Archive for the ‘Software Creation’ Category

Using OpenMP at work

Sunday, June 1st, 2008

One of the developers in another group saw my OpenMP presentation and decided it would fit into the design of his current project. They are using an eight core machine to do spectral analysis and need to run a dozen or so models against the data. With much less work than it would take to multi-thread by hand, in fact it may only take a day or two including testing, we expect to get at least a factor of five improved run time performance. The hardest part may be convncing the client the the use of OpenMP is not too esoteric.

Hello Cow : my first iPhone App

Thursday, March 20th, 2008

I was lucky enough to get in on the iPhone early SDK list and I’ve written my first simple application; HelloCow! Similar in concept and complexity to Hello World, the application consists of a picture of a cow. When you touch the cow, she moos. My little boy loves cows and he loves my iPhone, so I’m hoping this keeps him entertained without letting him dial 911 accidentally.  Hello Cow The permanent page is Hello Cow.

The image of the cow is graciously provided by Jordan McClements who has many beautiful images at jmcwd.com.

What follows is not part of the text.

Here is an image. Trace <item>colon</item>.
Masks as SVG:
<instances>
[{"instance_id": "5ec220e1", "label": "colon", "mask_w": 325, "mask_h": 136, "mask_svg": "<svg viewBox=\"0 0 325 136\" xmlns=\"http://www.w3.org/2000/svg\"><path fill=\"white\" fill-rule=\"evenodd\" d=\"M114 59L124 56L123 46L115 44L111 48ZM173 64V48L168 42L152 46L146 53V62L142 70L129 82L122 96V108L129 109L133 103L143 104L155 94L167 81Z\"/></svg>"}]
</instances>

Computational Performance Art

Friday, December 28th, 2007

I am working with a number of people who are convinced that the application we are developing is inherently computationally intensive; and that is why we are not getting performance that some number of other people think we should be getting. In my experience, folks who build a slow application due to design issues tend to blame the hardware, the compiler, the complexity of the application, but only lastly and only after being shown it is the case.
In my case, I am highly suspect of the design, but I have to convince the folks making the decision that it is not a question of hardware.

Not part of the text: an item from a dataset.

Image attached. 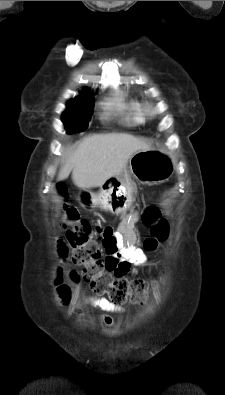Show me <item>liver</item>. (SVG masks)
Masks as SVG:
<instances>
[{"label":"liver","instance_id":"6515ba94","mask_svg":"<svg viewBox=\"0 0 225 395\" xmlns=\"http://www.w3.org/2000/svg\"><path fill=\"white\" fill-rule=\"evenodd\" d=\"M149 148L146 140L125 133L88 136L61 167L58 180L67 179L72 172L77 187H100L108 179L121 176L133 154Z\"/></svg>","mask_w":225,"mask_h":395}]
</instances>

Theoretical Peak Performance
How much power does a modern quad core Xeon have?
XEON “Clovertown” retires 4 floating point operations [FLOPS] per clock, so a 3GHz “Clovertown” should do 3 billion x 4 FLOPS x 4 cores per second, or 48 GFLOPS theoretical peak with 64-bit precision. That’s 48 billion double precision floating point operations per second.
List_of_Intel_Xeon_microprocessors
Intel Core Architecture

How does this relate in terms of our problem?
Assume much of our work is 3×3 float matrix multiply [MM]. One 3×3 MM is 3 multiplys and 2 adds for each of 9 elements = 27 multiplys and 18 adds, or 55 FLOPs. At peak, “Clovertown” should do 873 million 3×3 MM per second. The number of configurations I’d like to check per second is about 10,000. I should be able to devote 87,000 MM per configuration per second. Based on what I guess of our computational coasts, this seems like plenty of juice.
Even if I only had one core to use in a single thread, I would have 20,000 MM per configuration. This should put to rest our initial desire to use 8 different CPUs and take the added complexity of IPC.

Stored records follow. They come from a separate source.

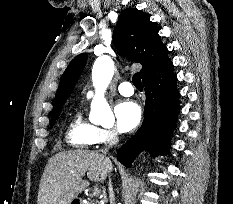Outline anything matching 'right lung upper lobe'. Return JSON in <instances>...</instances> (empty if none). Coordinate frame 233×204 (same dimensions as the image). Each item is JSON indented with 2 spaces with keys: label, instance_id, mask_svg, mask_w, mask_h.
<instances>
[{
  "label": "right lung upper lobe",
  "instance_id": "cb5924a9",
  "mask_svg": "<svg viewBox=\"0 0 233 204\" xmlns=\"http://www.w3.org/2000/svg\"><path fill=\"white\" fill-rule=\"evenodd\" d=\"M113 43L122 55L142 64V79L171 63L168 49L162 44L155 23L150 21L147 14L136 8H127L119 15L113 31ZM86 60L87 54L82 53L76 56L65 70L55 96L52 118L59 116Z\"/></svg>",
  "mask_w": 233,
  "mask_h": 204
}]
</instances>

What is the computational cost of our problem?
This question is something I have not been able to answer, nor have anyone answer adequately. I need to find some good docs preferably, or less ideally do some call stack tracing through the code.

Profiling Issues
Presently, profiling with VTune suggests that I have about eight computational domains each taking between 10 and 15 percent of CPU. This is not what one wants for an easy speed fix. I could optimize out any one of these domains and only see a 10% increase in speed.
At one point malloc/free was taking around 30%, and I put Google Perf Tools to work which brought it down to 10%. This was a very nice win. Only took a few days to do and required no change in architecture, just adding the right link line.

Cache Miss City
One of the possible problems that would really bring performance down is cache misses. The current architecture is base on dealing with single datums at a time rather than whole arrays of data. The genesis of these design decisions rests squarely with managements instance on a Model Driven Architectural way of doing things; also possibly from the developers wholesale embrace of object oriented mis-thinking.

Network Bandwidth
One datum at a time is what I suspect to be one of the pillars of our problem. Why is this so costly? Because we kill the cache. We give up both code and data locality. We guarantee that each datum requires at least two context switches.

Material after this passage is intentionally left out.